───── Records supplied ─────
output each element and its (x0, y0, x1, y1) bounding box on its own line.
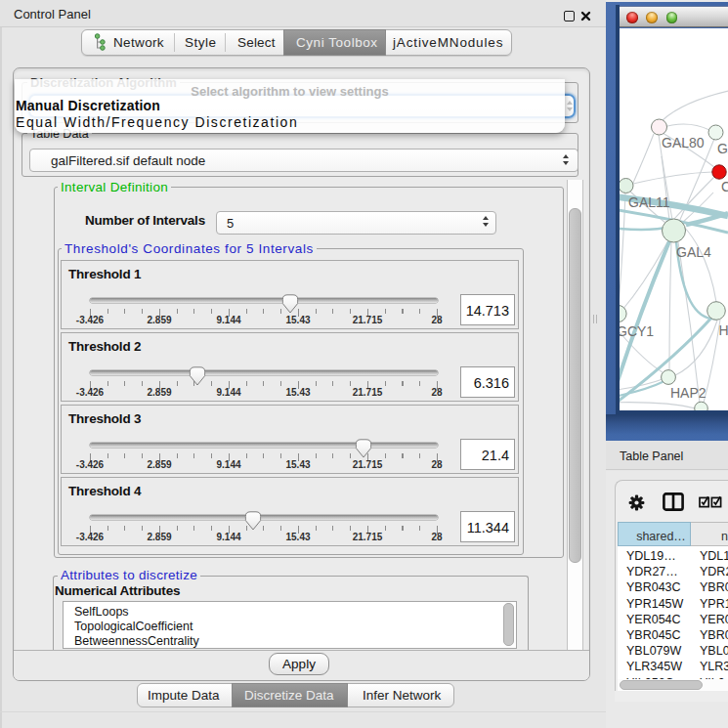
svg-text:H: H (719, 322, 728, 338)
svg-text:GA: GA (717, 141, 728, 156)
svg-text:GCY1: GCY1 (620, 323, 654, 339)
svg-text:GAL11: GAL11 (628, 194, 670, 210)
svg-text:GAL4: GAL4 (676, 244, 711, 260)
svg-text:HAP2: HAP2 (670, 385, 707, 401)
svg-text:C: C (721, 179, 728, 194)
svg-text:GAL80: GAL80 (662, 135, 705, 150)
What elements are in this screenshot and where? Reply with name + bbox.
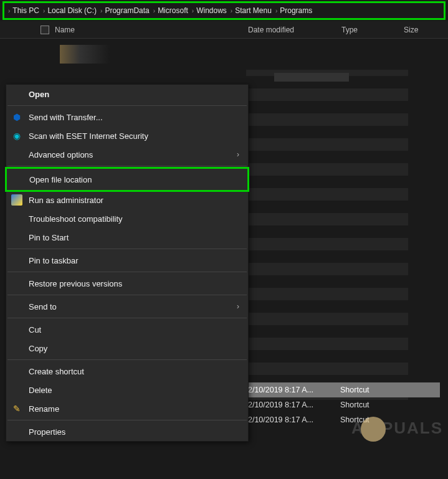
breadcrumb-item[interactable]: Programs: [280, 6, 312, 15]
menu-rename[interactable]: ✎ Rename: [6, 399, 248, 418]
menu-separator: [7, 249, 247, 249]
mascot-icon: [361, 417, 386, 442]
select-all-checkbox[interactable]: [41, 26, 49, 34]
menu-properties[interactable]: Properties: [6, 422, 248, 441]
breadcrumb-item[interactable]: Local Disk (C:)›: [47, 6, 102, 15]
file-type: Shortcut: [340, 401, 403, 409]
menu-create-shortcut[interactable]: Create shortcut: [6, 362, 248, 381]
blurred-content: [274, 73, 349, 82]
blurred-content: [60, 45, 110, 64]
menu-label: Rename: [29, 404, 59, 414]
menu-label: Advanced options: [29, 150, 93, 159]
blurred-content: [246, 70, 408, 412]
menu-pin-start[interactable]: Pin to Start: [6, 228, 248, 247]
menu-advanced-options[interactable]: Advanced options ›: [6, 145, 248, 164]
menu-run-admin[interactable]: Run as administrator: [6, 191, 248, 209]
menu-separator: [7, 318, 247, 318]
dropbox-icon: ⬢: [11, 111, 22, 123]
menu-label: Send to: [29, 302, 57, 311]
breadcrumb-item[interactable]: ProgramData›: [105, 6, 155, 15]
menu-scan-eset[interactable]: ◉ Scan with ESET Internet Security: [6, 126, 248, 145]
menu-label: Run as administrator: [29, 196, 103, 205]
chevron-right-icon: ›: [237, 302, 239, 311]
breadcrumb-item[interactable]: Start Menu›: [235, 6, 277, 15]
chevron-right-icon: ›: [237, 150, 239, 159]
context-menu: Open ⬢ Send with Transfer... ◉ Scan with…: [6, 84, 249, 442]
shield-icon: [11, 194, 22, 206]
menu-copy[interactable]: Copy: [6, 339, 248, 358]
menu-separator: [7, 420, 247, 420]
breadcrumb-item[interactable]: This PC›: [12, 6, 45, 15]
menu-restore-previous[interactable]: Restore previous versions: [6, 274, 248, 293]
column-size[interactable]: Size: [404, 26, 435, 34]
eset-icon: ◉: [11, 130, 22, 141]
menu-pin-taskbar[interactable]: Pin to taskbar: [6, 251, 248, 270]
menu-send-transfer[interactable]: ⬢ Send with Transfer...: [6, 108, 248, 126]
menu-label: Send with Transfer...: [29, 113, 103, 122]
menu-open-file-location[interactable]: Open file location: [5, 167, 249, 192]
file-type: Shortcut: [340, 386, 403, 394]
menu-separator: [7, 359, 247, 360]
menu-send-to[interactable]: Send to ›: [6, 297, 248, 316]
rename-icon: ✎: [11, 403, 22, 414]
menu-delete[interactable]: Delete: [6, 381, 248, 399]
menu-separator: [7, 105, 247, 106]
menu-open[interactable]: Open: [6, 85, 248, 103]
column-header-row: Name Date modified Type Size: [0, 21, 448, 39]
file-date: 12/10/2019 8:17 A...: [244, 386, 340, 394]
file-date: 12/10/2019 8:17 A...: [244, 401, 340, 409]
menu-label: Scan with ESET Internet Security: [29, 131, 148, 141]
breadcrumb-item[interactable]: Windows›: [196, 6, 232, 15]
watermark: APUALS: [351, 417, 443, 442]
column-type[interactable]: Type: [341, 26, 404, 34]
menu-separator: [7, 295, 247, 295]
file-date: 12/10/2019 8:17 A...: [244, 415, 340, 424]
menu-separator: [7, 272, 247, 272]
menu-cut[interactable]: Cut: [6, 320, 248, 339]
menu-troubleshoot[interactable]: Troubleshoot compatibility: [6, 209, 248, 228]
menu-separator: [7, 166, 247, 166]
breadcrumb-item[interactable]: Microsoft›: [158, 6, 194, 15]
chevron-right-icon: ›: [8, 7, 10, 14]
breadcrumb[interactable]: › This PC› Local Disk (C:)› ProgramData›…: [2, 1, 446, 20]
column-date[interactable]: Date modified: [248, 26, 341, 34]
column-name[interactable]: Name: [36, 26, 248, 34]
─────
_Exercise:_ Your copy should match the records above word for word, but without images.

_Output for this task:_
output each element and its (x0, y0, x1, y1) bounding box on its own line.
svg-text:H: H (719, 322, 728, 338)
svg-text:GA: GA (717, 141, 728, 156)
svg-text:GCY1: GCY1 (620, 323, 654, 339)
svg-text:GAL11: GAL11 (628, 194, 670, 210)
svg-text:GAL4: GAL4 (676, 244, 711, 260)
svg-text:HAP2: HAP2 (670, 385, 707, 401)
svg-text:C: C (721, 179, 728, 194)
svg-text:GAL80: GAL80 (662, 135, 705, 150)
What elements are in this screenshot and where? Reply with name + bbox.
breadcrumb-item[interactable]: Programs: [280, 6, 312, 15]
menu-rename[interactable]: ✎ Rename: [6, 399, 248, 418]
menu-separator: [7, 249, 247, 249]
mascot-icon: [361, 417, 386, 442]
select-all-checkbox[interactable]: [41, 26, 49, 34]
menu-properties[interactable]: Properties: [6, 422, 248, 441]
breadcrumb-item[interactable]: Local Disk (C:)›: [47, 6, 102, 15]
file-type: Shortcut: [340, 401, 403, 409]
menu-create-shortcut[interactable]: Create shortcut: [6, 362, 248, 381]
blurred-content: [274, 73, 349, 82]
blurred-content: [60, 45, 110, 64]
menu-label: Rename: [29, 404, 59, 414]
menu-label: Advanced options: [29, 150, 93, 159]
blurred-content: [246, 70, 408, 412]
menu-pin-start[interactable]: Pin to Start: [6, 228, 248, 247]
menu-advanced-options[interactable]: Advanced options ›: [6, 145, 248, 164]
menu-run-admin[interactable]: Run as administrator: [6, 191, 248, 209]
menu-separator: [7, 318, 247, 318]
dropbox-icon: ⬢: [11, 111, 22, 123]
menu-label: Send to: [29, 302, 57, 311]
breadcrumb-item[interactable]: ProgramData›: [105, 6, 155, 15]
menu-scan-eset[interactable]: ◉ Scan with ESET Internet Security: [6, 126, 248, 145]
menu-label: Run as administrator: [29, 196, 103, 205]
chevron-right-icon: ›: [237, 302, 239, 311]
breadcrumb-item[interactable]: Start Menu›: [235, 6, 277, 15]
chevron-right-icon: ›: [237, 150, 239, 159]
context-menu: Open ⬢ Send with Transfer... ◉ Scan with…: [6, 84, 249, 442]
shield-icon: [11, 194, 22, 206]
menu-copy[interactable]: Copy: [6, 339, 248, 358]
menu-separator: [7, 420, 247, 420]
breadcrumb-item[interactable]: This PC›: [12, 6, 45, 15]
menu-restore-previous[interactable]: Restore previous versions: [6, 274, 248, 293]
column-size[interactable]: Size: [404, 26, 435, 34]
eset-icon: ◉: [11, 130, 22, 141]
menu-pin-taskbar[interactable]: Pin to taskbar: [6, 251, 248, 270]
menu-send-transfer[interactable]: ⬢ Send with Transfer...: [6, 108, 248, 126]
menu-label: Send with Transfer...: [29, 113, 103, 122]
menu-open-file-location[interactable]: Open file location: [5, 167, 249, 192]
file-type: Shortcut: [340, 386, 403, 394]
menu-separator: [7, 359, 247, 360]
menu-send-to[interactable]: Send to ›: [6, 297, 248, 316]
rename-icon: ✎: [11, 403, 22, 414]
menu-delete[interactable]: Delete: [6, 381, 248, 399]
menu-separator: [7, 105, 247, 106]
menu-open[interactable]: Open: [6, 85, 248, 103]
column-header-row: Name Date modified Type Size: [0, 21, 448, 39]
file-date: 12/10/2019 8:17 A...: [244, 386, 340, 394]
file-date: 12/10/2019 8:17 A...: [244, 401, 340, 409]
menu-label: Scan with ESET Internet Security: [29, 131, 148, 141]
breadcrumb-item[interactable]: Windows›: [196, 6, 232, 15]
watermark: APUALS: [351, 417, 443, 442]
column-type[interactable]: Type: [341, 26, 404, 34]
menu-separator: [7, 295, 247, 295]
file-date: 12/10/2019 8:17 A...: [244, 415, 340, 424]
menu-separator: [7, 272, 247, 272]
menu-cut[interactable]: Cut: [6, 320, 248, 339]
menu-troubleshoot[interactable]: Troubleshoot compatibility: [6, 209, 248, 228]
menu-separator: [7, 166, 247, 166]
breadcrumb-item[interactable]: Microsoft›: [158, 6, 194, 15]
chevron-right-icon: ›: [8, 7, 10, 14]
breadcrumb[interactable]: › This PC› Local Disk (C:)› ProgramData›…: [2, 1, 446, 20]
column-date[interactable]: Date modified: [248, 26, 341, 34]
column-name[interactable]: Name: [36, 26, 248, 34]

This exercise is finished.